Data extract below:

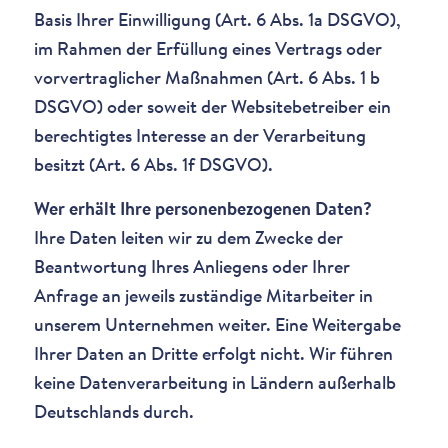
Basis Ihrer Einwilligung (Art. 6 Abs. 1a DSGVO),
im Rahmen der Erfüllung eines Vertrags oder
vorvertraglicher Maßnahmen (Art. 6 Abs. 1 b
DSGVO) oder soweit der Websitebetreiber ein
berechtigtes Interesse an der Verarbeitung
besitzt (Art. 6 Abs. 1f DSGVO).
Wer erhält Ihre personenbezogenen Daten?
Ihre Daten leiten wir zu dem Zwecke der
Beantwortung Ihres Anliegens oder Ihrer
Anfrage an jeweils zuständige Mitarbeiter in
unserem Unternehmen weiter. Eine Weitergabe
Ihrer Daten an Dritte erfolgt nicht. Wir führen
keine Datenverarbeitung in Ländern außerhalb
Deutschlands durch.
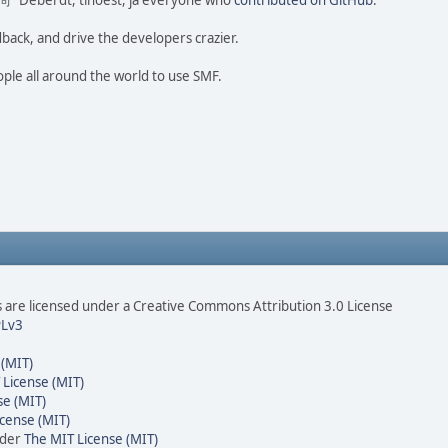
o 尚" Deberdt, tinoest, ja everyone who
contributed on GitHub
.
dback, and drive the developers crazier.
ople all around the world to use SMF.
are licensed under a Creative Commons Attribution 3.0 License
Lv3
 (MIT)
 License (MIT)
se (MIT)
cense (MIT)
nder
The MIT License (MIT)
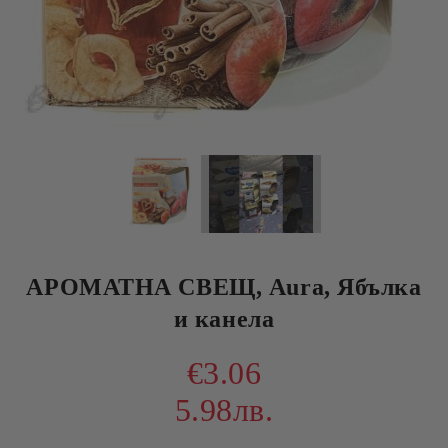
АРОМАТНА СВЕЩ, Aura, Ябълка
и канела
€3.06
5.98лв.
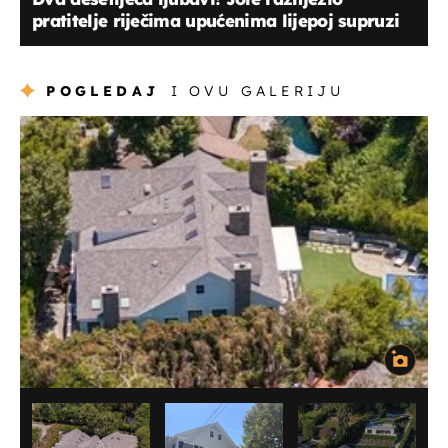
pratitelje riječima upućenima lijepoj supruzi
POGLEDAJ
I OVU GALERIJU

End of Data extract.
Data extract below:

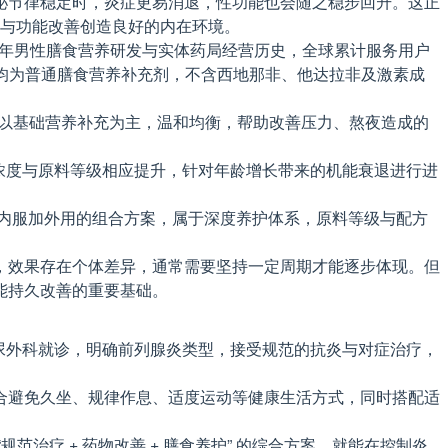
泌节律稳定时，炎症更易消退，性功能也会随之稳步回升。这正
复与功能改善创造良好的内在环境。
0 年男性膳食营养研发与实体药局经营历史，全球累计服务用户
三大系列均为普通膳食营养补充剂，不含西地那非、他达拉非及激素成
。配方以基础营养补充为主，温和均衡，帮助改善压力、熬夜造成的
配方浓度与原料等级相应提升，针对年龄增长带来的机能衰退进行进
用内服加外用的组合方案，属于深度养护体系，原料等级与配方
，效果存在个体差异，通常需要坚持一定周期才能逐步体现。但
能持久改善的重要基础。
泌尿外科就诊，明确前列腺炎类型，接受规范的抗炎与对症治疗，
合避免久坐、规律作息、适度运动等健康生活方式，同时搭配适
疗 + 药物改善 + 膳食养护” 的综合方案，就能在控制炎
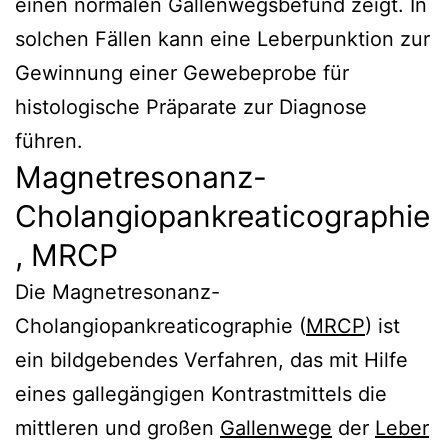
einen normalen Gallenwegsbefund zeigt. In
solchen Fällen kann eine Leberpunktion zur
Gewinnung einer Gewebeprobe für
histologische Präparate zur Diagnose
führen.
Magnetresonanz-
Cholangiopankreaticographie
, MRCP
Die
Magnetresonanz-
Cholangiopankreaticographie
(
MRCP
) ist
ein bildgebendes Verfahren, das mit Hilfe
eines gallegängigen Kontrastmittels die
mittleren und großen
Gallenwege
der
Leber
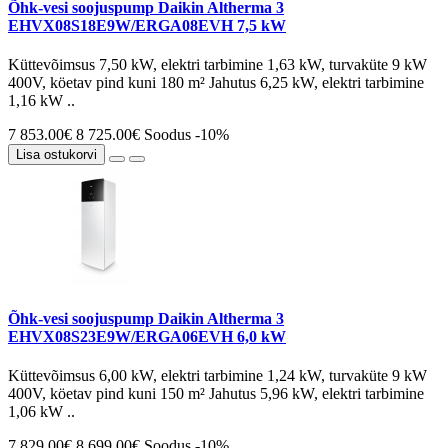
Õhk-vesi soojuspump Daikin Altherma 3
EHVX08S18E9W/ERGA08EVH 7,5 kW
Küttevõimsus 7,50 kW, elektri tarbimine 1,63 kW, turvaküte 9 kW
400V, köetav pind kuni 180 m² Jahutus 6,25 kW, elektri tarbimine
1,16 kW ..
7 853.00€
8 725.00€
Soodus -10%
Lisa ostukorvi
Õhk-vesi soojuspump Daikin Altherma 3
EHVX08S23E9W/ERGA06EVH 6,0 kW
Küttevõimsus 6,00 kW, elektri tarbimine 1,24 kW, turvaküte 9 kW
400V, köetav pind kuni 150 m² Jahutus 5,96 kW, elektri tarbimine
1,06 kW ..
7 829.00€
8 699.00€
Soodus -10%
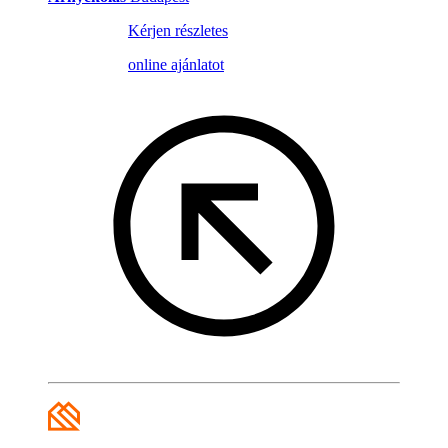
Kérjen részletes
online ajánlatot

End of Data extract.

- [What this task involves]
Would you print, exactly as written, every line above from the one holding "Küttevõimsus 7,50 kW, elektri" through the one holding "EHVX08S23E9W/ERGA06EVH 6,0 kW", with both included and no other lines?

- [Solution]
Küttevõimsus 7,50 kW, elektri tarbimine 1,63 kW, turvaküte 9 kW
400V, köetav pind kuni 180 m² Jahutus 6,25 kW, elektri tarbimine
1,16 kW ..
7 853.00€
8 725.00€
Soodus -10%
Lisa ostukorvi
Õhk-vesi soojuspump Daikin Altherma 3
EHVX08S23E9W/ERGA06EVH 6,0 kW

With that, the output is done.